What I Love Most about Jane Austen

Apr 12, 2012 02:18

Excerpted from the introduction I wrote for the printed version of my adaptation of Pride & Prejudice:

I’ve always been shy of favorites. People talk about their favorite song, their favorite movie, their favorite book. How on earth do they choose? Is it always their favorite? But I’ve finally had to admit that Pride and Prejudice is probably my favorite book.

I read Pride and Prejudice for the first time when I was twelve years old. On a family vacation, I found a copy on a bookseller’s table at a village market somewhere in Wales, and spent the next few days ignoring my parents from the back seat of our hired car as I was introduced for the first time to Jane Austen’s rich characters and her marvelous wit.

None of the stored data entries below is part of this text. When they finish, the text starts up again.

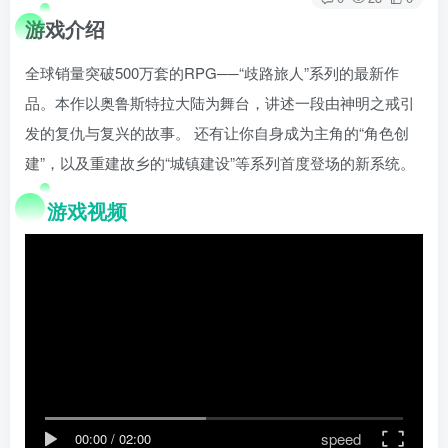
游戏介绍
全球销量突破500万套的RPG──“歧路旅人”系列的最新作
品。本作以奥鲁斯特拉大陆为舞台，讲述一段由神明之戒引
发的复仇与复兴的故事。 还有让你自身成为主角的“角色创
建”，以及重建故乡的“城镇建设”等系列首度登场的新系统。
游戏视频
speed
00:00
/
02:00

Since then I’ve probably re-read it at least once a year. It has become one of my regular choices when I’m not feeling well, or when I’ve been unhappy or overwhelmed, so in some years I’ve read it two or three times. And when I admit this in public, I am joined by a chorus of fellow-travelers. Pride and Prejudice is on every top ten list of favorite novels of all time.

It can be hard to explain exactly why it’s such a favorite. The story is relatively small and deeply rooted in the particular society of rural England at the turn of the 19th century. It does not deal with grand themes and none of its characters are heroic or unflawed. In fact most of them are quite imperfect, each in their own petty ways, even her protagonists.

Perhaps that is the secret: these characters seem real and by reading about them we can feel that we know them. They are filled with the foibles that make for true individuals. Each is self-absorbed in a particular way-Mrs Bennet’s obsession with the local marriage market, Mr Bennet’s library escape from his own mistakes, Jane’s insistence on the good in everyone, Mary’s longing for accomplishments she lacks the talent to achieve, Darcy’s confidence in his own superiority, Wickham’s clinging to his own likability-the list goes on and on. In the company of these characters we can feel, as Lizzy admits to Jane, that we have not been “so very weak and vain and nonsensical” in comparison, or that if we have, we are at least not alone.

One of the frustrations for the modern reader is the many rules which constrain Austen’s characters and make modern adaptations so very problematic. Why can’t Lizzy just tell all of her suitors to go hang, find herself a nice flat in London, and get a job? Well, because she can’t without exiting the box by which her entire existence is bound. Some readers are rebuffed by these limitations, but I think that for many they are part of the attraction. The game of life in Austen’s work has rules that can seem both quaint and reassuringly solid.

And yet Austen is not chronicling an unchanging society, but one poised at the brink of transformation, in which we cheer the characters on. When Darcy, the example of pride in one’s station, writes to Elizabeth-an unrelated person of the opposite sex-he is committing a major transgression, and in his choice of friends-Bingley is only one generation removed from trade and the Gardiners, with whom we are told he continues to deal famously from a gracious start, are not removed from it at all-he tramples the previously accepted class boundaries, before marrying for a very modern version of love.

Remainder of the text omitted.